• TASK ITEM:
Lines from the listing below that contain the string "Haman" are to be reported.

• THE DATA:
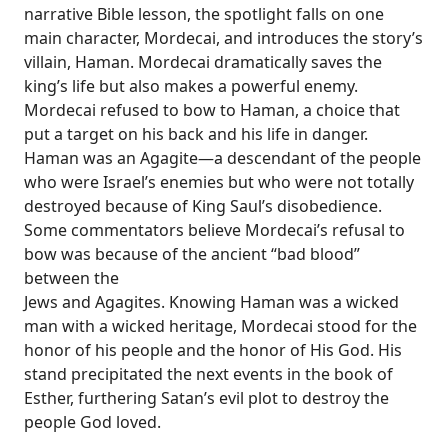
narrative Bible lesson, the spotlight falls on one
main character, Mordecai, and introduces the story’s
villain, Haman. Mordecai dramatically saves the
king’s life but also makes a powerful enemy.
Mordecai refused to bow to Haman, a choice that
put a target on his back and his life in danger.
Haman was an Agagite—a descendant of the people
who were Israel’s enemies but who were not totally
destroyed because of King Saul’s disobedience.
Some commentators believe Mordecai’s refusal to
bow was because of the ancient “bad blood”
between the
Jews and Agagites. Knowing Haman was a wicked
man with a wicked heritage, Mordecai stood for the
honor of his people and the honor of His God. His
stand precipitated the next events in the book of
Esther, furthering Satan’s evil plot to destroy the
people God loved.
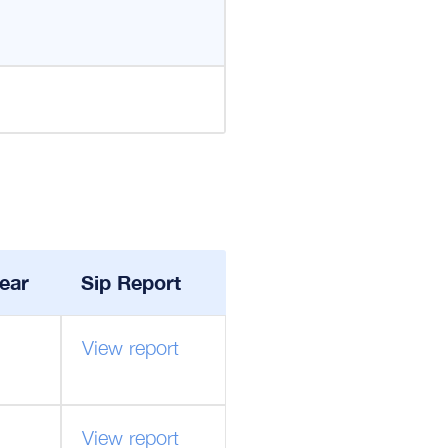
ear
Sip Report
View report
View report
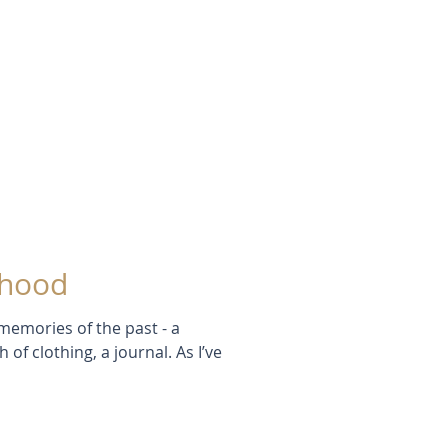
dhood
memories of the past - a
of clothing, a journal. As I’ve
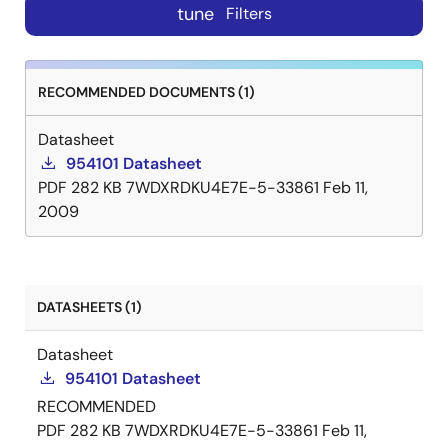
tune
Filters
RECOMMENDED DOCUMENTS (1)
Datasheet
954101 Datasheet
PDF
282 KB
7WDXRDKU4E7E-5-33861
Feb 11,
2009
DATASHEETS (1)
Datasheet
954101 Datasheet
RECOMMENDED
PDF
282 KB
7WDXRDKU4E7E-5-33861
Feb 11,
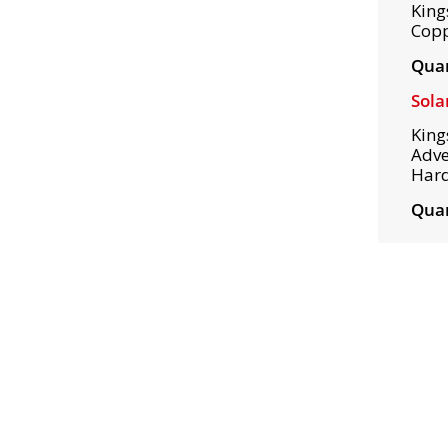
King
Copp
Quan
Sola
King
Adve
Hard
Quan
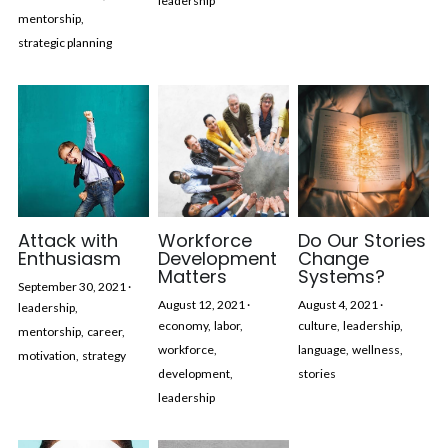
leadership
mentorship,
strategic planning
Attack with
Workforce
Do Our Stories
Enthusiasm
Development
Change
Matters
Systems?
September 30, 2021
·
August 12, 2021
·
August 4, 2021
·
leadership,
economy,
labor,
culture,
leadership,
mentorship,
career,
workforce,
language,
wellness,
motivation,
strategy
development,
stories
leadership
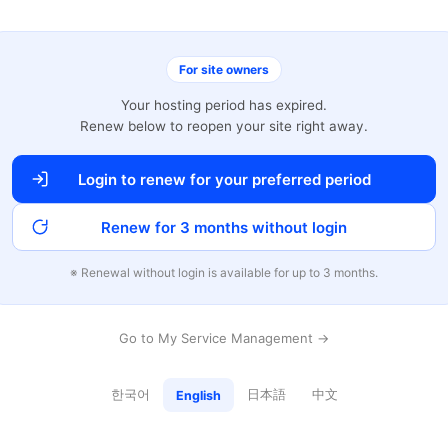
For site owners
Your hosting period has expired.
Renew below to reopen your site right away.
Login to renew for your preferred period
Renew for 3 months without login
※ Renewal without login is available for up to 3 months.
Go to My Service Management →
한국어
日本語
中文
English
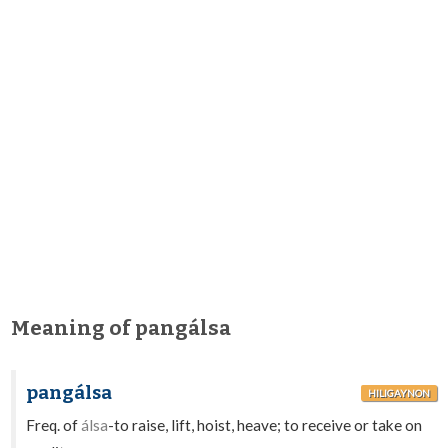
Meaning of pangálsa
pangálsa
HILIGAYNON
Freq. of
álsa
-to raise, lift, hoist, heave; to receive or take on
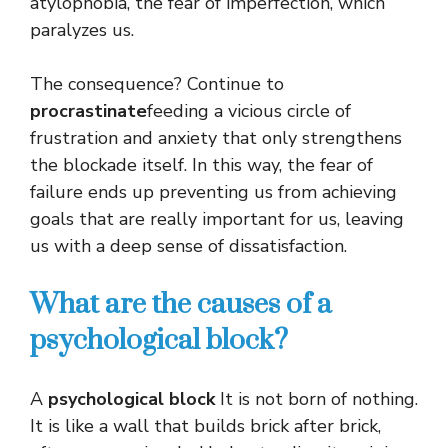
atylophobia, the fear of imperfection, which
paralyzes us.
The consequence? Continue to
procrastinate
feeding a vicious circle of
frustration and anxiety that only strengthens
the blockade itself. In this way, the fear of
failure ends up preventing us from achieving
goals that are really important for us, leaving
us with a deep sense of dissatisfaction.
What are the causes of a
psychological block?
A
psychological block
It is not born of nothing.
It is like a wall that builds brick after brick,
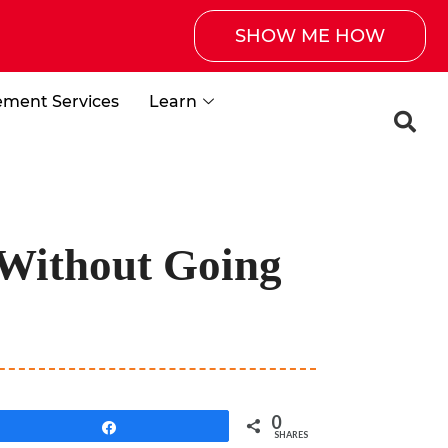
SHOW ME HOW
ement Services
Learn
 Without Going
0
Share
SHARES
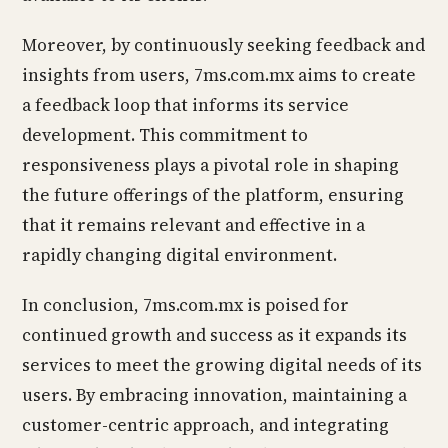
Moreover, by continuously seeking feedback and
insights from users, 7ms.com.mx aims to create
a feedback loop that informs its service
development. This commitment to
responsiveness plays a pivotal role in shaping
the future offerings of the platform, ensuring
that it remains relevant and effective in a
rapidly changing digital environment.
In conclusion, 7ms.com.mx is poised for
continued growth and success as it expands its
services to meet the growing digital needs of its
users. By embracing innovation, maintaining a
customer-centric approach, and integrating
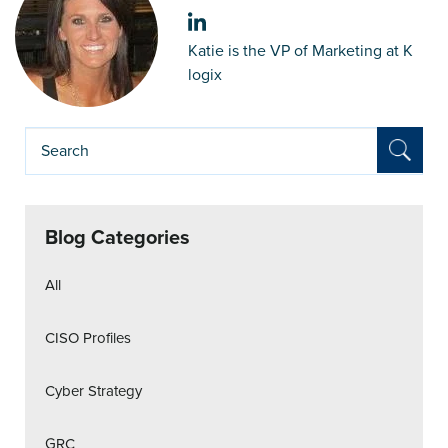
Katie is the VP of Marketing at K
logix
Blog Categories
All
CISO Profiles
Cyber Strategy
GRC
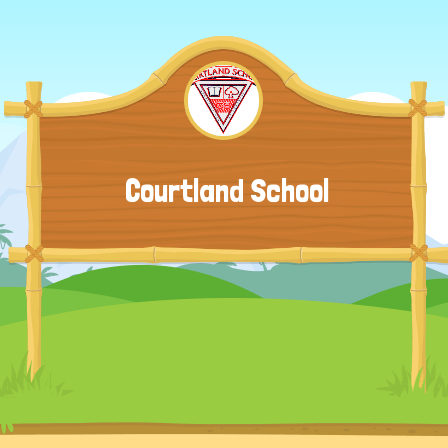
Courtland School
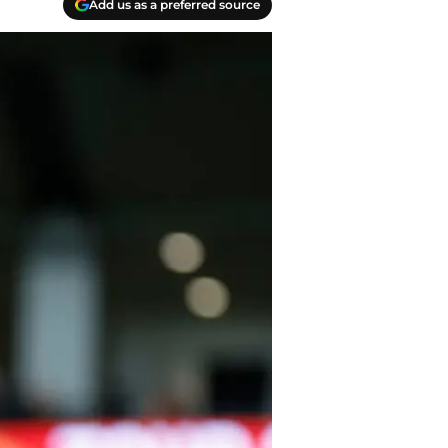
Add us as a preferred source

• OUTPUT OF THE EXERCISE:
villain, Haman. Mordecai dramatically saves the
Mordecai refused to bow to Haman, a choice that
Haman was an Agagite—a descendant of the people
Jews and Agagites. Knowing Haman was a wicked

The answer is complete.